Mary Ellen Wiederwohl, head of the city’s economic development arm Louisville Forward, also has been fielding inquiries from developers. Louisville Forward negotiates TIF agreements with developers.
“There has been some concern from a few developers about possible implementation of new requirements,” Wiederwohl told Insider Louisville.
TIFs, or tax increment financing, are used throughout the United States to promote development of properties in blighted areas and buildings that have long sat vacant. At its most basic, a TIF agreement is when a city allows a developer to pay a set property tax rate for a period of time — usually 15 to 20 years — even though the assessed value of the property increases.
A developer benefits because the savings in property taxes covers some of the cost of the development, and the city benefits because a formerly vacant property is now contributing to the economic vitality of the surrounding neighborhoods, as well as generating greater tax revenues in the future.
Some council members have questioned whether the projects that recently received TIFs pass muster. Do they provide enough benefit? Is the city subsidizing developments that would have occurred whether or not the developer received tax incentives? Should TIF agreements require apartment developers to include workforce or affordable housing units in their project?
The city doesn’t have any standards for “who is going to be granted a TIF and under what conditions, what we’re looking for,” Councilman Brent Ackerson (D-26) said at Thursday’s Metro Council meeting.
“In my opinion, a TIF — a government-assistance program, tax incentive, tax break — should be used to support projects that otherwise would not be supported on their own, that can deliver good to the community, and my opposition here is that we are talking about luxury apartments, luxury apartments in an area that is not blighted,” Ackerson said. “To throw government money at luxury apartments, I think, is a misuse of what a TIF is for, and I think this body should think twice about it.”
Ackerson was talking specifically about two proposed TIFs for a four-story, 195-unit apartment building at the former Mercy Academy site and a four-story mixed-use development with apartments and retail at the corner of Broadway and Baxter Avenue.
Louisville Metro Council Thursday night approved a total of $7.5 million in tax incentives for the Mercy and Phoenix Hill apartment projects. The votes for both TIFs were 22-3, with Ackerson, Councilwoman Mary Woolridge (D-3) and Councilman James Peden (R-23) voting against.
The city doesn’t have a specific list of standards because every project is different, Jeff Mosley, deputy director of Louisville Forward, told IL.
Instead, Louisville Forward staff asks questions such as “Do we think it is going to lead to other development?

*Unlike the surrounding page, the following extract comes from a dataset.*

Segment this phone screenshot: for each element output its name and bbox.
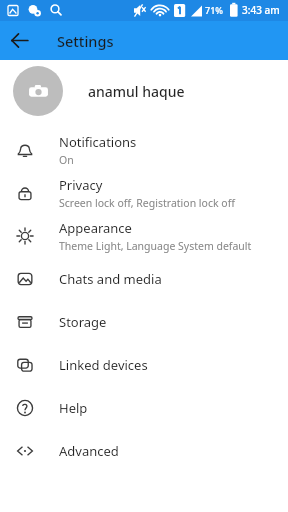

Is it going to be a catalyst?” he said.
Louisville Forward also looks at where a proposed project is located; whether the project provides a public benefit — for instance, the Phoenix Hill project will include a large public parking garage in an area with a serious parking problem; and whether a development would still move forward without local tax incentives, Wiederwohl said.
“It’s a question of math,” she said.
Properties in urban neighborhoods may require developers to clean up environmental hazards in the ground or preserve a building they didn’t realize was historic. Generally, they also have to pay more for the land and don’t benefit as much from economies of scale.
“These urban infill projects are already more expensive,” she added. “Once you add all those things up, and then you put another costly requirement up, then at some point the math no longer works.”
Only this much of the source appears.